* [RECORDS]:
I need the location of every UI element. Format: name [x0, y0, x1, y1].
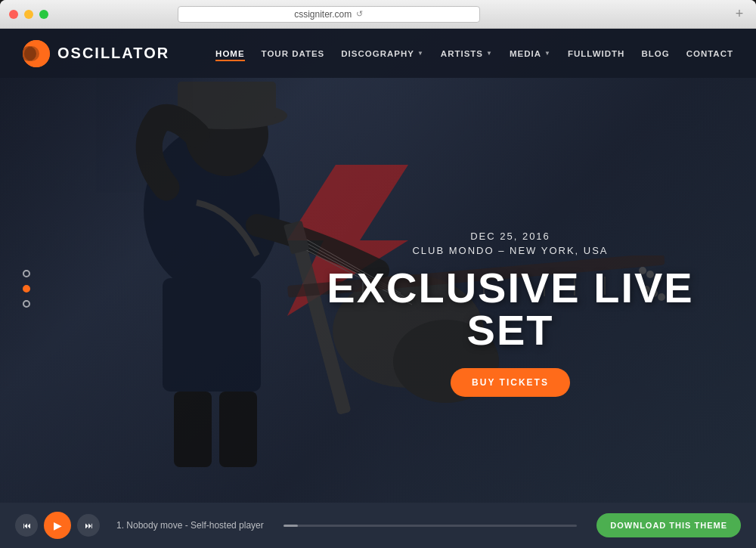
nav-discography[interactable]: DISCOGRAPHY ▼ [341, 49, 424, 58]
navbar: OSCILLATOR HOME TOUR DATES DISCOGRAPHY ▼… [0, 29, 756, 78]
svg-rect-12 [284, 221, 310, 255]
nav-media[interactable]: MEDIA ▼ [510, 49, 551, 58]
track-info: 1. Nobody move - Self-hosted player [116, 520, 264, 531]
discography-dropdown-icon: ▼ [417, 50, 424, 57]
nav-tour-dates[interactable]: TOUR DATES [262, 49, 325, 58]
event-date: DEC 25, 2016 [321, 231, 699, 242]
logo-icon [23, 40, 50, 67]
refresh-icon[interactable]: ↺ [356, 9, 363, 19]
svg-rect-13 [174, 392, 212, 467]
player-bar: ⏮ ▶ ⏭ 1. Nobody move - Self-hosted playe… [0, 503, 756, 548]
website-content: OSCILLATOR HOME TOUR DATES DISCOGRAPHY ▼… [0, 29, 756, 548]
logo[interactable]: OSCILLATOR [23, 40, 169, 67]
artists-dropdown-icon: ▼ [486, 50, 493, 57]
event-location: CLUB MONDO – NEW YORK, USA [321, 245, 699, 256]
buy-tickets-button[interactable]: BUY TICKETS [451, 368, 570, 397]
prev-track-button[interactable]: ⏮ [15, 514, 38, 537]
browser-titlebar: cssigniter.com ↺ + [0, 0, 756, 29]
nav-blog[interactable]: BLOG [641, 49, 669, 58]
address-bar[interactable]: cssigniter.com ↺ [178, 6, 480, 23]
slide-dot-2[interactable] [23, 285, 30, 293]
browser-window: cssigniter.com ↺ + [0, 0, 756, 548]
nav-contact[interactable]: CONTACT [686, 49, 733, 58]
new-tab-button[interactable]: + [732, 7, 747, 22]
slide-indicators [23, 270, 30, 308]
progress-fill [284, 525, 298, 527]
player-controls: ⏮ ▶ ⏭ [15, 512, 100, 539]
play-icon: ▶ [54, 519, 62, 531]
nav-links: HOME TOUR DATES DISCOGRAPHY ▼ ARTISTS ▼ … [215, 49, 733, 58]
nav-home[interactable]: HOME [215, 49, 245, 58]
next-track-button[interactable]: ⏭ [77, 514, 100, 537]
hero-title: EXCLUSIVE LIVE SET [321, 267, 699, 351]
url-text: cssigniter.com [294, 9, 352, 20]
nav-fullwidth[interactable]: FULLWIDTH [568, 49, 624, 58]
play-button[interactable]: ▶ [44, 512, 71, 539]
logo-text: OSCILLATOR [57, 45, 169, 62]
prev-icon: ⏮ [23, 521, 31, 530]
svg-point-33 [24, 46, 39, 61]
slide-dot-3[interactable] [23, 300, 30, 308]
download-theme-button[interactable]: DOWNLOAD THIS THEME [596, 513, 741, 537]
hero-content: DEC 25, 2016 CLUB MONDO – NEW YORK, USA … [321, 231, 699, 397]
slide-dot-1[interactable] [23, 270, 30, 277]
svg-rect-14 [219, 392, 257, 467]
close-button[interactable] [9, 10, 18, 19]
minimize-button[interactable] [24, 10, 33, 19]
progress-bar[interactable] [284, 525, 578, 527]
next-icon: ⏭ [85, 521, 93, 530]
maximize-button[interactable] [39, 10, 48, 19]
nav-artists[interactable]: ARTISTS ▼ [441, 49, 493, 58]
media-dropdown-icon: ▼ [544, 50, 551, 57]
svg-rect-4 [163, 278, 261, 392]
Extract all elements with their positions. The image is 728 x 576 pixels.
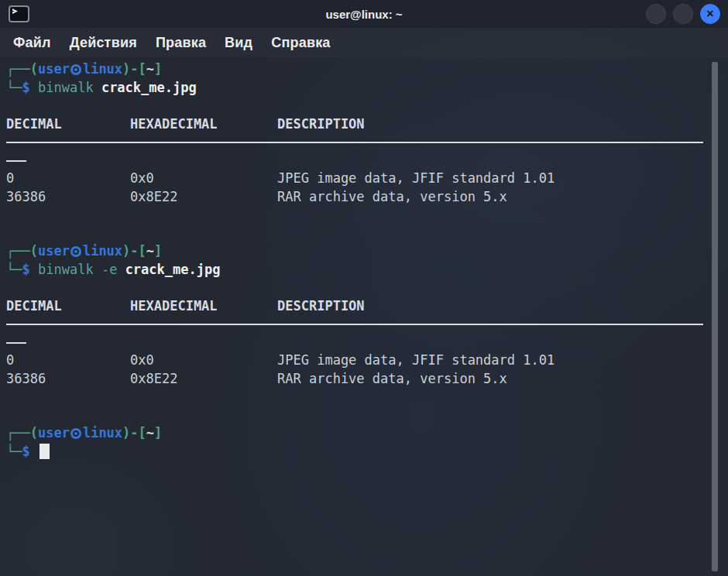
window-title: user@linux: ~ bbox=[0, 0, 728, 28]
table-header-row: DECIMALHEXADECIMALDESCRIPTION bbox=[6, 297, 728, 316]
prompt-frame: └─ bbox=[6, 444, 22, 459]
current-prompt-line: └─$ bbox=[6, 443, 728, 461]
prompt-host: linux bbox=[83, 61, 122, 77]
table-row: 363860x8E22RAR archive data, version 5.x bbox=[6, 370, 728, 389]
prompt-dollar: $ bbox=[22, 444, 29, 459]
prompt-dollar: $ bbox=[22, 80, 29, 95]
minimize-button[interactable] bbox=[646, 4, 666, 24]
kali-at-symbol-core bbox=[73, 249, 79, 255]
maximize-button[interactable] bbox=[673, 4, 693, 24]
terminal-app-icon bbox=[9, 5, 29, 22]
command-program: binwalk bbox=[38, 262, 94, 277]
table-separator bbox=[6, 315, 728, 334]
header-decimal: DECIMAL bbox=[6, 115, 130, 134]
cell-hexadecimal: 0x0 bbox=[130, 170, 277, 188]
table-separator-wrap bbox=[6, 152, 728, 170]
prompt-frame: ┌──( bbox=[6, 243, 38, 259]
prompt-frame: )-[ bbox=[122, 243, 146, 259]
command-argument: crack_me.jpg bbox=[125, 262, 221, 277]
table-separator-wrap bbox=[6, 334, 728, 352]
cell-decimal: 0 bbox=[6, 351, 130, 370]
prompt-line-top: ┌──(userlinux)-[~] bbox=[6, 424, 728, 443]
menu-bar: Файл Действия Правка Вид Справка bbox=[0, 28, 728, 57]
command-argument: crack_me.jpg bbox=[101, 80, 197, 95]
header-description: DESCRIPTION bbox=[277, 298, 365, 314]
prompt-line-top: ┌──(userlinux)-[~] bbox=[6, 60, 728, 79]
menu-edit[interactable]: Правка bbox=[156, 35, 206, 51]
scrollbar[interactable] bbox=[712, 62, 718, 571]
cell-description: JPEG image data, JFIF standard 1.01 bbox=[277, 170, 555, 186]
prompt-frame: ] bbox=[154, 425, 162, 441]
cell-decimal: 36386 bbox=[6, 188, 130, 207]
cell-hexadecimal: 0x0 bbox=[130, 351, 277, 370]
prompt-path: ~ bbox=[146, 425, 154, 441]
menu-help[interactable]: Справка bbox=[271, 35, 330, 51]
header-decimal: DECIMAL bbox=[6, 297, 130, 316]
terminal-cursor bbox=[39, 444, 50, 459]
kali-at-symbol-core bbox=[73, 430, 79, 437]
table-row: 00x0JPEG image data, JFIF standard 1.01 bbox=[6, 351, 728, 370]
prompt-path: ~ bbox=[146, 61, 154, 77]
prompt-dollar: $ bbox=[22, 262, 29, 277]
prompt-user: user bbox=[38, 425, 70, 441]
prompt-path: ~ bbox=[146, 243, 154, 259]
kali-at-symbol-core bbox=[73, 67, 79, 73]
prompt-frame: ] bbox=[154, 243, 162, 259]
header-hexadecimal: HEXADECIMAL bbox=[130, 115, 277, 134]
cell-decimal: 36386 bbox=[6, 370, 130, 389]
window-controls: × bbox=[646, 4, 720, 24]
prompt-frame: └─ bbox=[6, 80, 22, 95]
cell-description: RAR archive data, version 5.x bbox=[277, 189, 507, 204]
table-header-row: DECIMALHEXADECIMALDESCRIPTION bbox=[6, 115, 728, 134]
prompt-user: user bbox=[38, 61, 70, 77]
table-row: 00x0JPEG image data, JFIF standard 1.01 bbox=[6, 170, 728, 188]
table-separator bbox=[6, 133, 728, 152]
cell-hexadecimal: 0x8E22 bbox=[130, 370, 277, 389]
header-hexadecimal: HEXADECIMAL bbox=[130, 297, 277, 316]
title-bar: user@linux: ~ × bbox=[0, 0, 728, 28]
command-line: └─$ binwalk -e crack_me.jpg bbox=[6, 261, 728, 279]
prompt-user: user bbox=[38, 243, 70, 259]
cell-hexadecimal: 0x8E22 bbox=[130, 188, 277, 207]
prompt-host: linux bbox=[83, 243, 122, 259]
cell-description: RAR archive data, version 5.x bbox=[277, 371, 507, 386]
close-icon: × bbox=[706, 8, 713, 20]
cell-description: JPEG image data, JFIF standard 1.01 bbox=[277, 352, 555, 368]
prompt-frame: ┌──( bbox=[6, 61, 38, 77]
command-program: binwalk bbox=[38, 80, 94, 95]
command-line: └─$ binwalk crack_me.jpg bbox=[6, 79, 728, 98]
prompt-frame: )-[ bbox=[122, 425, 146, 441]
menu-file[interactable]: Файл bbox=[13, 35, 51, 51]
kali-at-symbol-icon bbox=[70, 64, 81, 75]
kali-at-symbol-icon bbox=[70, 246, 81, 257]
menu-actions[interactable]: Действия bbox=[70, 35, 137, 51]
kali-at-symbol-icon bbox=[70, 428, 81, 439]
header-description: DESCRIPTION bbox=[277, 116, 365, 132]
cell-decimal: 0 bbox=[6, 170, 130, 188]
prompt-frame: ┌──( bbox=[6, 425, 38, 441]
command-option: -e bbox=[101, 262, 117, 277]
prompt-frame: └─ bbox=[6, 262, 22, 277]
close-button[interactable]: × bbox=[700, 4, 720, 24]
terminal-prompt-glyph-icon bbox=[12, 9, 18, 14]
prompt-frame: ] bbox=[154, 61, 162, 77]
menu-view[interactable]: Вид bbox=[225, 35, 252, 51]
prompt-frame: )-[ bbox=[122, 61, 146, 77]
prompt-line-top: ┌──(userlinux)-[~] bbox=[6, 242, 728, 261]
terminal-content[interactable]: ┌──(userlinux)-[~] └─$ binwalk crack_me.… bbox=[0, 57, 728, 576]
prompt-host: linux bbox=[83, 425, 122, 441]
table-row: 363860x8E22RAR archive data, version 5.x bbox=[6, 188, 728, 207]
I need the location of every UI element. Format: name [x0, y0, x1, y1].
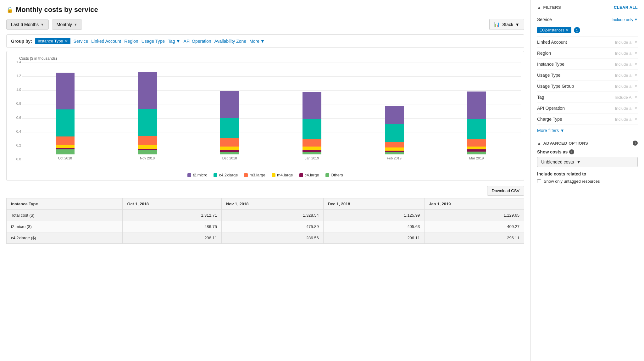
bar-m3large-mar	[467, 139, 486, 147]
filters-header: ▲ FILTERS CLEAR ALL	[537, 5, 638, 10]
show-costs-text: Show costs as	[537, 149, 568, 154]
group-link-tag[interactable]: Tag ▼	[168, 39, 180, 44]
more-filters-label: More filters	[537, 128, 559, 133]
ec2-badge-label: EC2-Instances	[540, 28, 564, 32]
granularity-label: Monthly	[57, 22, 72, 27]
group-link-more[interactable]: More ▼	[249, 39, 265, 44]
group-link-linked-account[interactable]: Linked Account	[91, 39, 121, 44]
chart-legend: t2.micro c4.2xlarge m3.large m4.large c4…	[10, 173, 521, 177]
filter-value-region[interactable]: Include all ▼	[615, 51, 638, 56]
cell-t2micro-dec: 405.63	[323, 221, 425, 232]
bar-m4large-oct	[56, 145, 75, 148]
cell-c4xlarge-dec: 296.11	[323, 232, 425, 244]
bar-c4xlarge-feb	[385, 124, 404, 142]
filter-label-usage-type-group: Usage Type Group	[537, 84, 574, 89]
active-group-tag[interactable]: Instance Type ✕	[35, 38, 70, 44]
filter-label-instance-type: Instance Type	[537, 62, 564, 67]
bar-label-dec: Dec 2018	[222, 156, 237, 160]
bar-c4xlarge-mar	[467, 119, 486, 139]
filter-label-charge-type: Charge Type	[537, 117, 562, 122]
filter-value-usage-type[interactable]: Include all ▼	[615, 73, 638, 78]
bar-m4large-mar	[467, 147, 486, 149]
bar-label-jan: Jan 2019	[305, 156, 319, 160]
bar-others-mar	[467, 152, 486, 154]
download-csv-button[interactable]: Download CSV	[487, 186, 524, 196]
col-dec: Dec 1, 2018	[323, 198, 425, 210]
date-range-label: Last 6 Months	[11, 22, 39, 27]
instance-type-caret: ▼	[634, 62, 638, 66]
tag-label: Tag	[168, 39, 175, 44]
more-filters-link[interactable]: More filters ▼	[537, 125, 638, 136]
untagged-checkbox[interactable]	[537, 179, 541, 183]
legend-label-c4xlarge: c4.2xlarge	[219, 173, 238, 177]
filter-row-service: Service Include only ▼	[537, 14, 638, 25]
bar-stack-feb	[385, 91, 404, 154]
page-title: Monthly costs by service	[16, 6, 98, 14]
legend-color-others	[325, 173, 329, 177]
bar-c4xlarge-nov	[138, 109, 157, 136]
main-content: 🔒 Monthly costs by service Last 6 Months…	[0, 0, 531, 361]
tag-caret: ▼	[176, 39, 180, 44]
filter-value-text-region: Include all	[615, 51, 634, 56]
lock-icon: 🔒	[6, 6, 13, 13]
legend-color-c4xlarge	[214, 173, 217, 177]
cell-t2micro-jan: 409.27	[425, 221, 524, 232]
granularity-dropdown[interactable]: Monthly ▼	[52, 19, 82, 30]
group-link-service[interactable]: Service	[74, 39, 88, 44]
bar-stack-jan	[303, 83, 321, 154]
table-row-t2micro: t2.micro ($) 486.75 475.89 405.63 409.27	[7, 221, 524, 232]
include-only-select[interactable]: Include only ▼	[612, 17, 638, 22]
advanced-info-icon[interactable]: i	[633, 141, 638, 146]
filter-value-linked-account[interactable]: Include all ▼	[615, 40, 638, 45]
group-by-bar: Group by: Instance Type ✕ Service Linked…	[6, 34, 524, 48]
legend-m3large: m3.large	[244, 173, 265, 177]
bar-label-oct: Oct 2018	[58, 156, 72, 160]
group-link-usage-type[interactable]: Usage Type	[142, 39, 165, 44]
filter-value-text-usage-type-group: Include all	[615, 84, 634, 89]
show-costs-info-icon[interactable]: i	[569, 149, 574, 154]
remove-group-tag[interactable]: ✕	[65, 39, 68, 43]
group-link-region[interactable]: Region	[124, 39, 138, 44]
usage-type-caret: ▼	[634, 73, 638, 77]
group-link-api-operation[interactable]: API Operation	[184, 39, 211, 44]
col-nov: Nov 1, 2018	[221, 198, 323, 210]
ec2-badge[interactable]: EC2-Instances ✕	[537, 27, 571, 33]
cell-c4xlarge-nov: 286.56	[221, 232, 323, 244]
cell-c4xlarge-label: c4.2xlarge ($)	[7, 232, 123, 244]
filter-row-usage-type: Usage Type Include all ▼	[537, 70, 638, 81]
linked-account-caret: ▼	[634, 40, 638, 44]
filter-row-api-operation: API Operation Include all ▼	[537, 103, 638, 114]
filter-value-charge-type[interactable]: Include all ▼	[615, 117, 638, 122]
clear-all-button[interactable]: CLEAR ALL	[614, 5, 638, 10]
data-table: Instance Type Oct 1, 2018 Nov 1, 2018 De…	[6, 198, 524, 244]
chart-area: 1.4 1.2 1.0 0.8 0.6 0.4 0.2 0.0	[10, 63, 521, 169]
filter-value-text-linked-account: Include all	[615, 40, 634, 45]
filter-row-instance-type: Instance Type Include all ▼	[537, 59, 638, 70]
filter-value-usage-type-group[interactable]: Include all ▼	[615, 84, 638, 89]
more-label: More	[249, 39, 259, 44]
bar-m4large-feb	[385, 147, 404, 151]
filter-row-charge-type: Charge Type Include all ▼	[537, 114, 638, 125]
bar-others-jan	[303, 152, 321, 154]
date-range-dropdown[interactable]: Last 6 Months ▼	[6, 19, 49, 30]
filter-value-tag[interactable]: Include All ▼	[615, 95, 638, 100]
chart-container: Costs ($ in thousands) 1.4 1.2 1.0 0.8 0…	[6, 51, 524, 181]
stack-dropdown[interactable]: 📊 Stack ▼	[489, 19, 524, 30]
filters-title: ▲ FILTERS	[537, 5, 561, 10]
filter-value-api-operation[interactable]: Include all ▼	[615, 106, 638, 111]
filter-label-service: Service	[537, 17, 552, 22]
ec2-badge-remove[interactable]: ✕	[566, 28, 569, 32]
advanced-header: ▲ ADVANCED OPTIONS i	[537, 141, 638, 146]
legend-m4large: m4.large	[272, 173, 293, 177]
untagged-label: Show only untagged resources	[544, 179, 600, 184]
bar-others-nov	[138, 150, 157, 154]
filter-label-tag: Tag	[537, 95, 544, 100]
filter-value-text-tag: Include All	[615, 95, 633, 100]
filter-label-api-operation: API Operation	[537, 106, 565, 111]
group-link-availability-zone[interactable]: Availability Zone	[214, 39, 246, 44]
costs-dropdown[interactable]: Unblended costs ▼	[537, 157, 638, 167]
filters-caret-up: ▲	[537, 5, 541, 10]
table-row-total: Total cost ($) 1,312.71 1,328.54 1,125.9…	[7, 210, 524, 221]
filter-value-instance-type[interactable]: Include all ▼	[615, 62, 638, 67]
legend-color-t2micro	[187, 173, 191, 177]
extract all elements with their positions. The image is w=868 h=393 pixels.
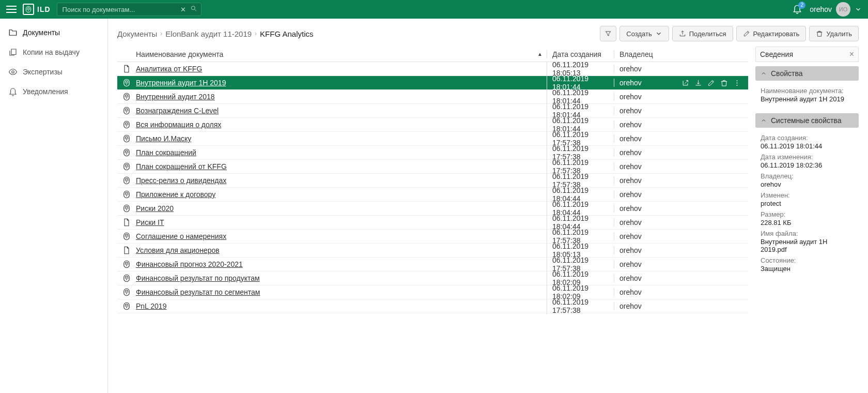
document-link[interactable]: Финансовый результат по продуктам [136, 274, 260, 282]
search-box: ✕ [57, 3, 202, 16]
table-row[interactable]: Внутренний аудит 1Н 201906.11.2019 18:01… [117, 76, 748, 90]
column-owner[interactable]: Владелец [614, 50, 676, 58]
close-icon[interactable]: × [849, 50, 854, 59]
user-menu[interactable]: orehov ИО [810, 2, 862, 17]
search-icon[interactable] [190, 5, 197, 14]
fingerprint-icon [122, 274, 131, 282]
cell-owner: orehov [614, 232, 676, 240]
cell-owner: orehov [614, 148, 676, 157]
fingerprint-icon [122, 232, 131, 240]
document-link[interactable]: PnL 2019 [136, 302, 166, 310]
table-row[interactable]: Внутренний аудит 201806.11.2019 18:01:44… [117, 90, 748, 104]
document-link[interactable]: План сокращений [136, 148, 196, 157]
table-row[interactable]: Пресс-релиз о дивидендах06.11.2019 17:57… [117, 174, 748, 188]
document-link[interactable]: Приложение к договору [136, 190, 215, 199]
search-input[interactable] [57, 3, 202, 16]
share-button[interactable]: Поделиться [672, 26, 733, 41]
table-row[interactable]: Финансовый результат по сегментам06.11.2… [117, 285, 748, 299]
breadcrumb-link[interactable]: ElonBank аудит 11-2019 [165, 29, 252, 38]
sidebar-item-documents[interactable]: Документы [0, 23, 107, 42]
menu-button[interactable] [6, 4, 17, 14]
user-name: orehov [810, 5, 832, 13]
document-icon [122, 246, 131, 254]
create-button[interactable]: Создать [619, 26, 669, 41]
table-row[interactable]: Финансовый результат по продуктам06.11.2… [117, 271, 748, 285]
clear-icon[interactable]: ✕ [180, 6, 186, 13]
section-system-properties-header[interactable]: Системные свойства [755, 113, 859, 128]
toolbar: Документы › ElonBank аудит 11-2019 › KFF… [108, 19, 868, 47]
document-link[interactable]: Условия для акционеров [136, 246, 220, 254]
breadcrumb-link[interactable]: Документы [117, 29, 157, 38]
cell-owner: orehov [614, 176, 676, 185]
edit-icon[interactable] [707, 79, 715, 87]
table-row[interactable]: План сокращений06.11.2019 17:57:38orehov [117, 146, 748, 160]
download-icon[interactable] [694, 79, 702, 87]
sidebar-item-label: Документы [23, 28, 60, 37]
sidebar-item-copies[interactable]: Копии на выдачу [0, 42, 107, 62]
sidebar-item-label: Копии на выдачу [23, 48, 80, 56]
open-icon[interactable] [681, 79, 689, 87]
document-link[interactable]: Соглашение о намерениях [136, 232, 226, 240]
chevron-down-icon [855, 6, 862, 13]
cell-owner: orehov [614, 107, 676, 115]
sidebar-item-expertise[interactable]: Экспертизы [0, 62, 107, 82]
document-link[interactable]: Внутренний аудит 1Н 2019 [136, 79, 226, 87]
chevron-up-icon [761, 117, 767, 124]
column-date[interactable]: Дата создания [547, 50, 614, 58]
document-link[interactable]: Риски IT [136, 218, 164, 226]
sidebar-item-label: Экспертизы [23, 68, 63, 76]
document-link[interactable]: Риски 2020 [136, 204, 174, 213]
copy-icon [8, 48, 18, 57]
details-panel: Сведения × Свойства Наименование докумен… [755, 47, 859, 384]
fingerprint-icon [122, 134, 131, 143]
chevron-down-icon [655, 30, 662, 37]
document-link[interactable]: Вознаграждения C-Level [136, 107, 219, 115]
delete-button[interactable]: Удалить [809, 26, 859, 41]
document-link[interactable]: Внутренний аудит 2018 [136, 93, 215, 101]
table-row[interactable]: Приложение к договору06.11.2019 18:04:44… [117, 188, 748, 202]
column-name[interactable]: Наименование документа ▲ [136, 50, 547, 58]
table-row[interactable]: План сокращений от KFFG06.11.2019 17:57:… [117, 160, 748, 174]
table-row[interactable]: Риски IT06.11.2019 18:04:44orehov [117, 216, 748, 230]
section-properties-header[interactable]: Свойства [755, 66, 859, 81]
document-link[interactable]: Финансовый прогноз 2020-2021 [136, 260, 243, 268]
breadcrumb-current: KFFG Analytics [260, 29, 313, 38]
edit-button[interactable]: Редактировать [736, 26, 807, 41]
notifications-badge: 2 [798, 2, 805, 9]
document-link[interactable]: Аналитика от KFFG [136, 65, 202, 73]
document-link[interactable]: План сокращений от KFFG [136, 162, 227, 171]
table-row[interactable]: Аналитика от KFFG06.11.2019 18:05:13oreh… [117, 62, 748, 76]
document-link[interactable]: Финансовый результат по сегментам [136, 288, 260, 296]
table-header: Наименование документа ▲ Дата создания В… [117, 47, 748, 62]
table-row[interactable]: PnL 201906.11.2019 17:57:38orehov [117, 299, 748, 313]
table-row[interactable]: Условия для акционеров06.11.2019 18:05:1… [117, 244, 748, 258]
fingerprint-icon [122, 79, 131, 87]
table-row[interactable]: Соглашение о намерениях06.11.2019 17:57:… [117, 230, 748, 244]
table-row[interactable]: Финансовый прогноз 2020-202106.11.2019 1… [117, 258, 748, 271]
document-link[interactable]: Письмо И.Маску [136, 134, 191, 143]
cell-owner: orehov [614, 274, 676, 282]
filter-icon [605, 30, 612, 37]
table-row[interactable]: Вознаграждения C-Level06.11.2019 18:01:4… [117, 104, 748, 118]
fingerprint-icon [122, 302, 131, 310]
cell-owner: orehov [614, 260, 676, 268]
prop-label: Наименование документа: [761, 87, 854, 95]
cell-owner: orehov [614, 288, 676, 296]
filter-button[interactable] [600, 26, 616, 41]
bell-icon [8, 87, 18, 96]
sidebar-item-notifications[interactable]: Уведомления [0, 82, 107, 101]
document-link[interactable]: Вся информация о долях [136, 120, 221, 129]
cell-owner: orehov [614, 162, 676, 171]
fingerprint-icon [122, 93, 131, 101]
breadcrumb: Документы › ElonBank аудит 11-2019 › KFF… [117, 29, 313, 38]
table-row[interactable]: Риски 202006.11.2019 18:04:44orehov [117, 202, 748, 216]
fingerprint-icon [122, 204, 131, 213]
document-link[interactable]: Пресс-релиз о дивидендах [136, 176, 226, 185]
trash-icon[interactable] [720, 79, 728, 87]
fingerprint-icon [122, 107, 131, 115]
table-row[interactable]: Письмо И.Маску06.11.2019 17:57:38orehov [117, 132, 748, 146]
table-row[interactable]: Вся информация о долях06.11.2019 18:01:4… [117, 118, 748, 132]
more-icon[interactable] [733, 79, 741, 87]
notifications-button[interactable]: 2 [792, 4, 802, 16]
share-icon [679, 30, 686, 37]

* [WHAT THE EXERCISE ASKS]:
Now copy each line of the entries that mentions "share".

* [RESULT]:
share-button[interactable]: Поделиться [672, 26, 733, 41]
share-icon [679, 30, 686, 37]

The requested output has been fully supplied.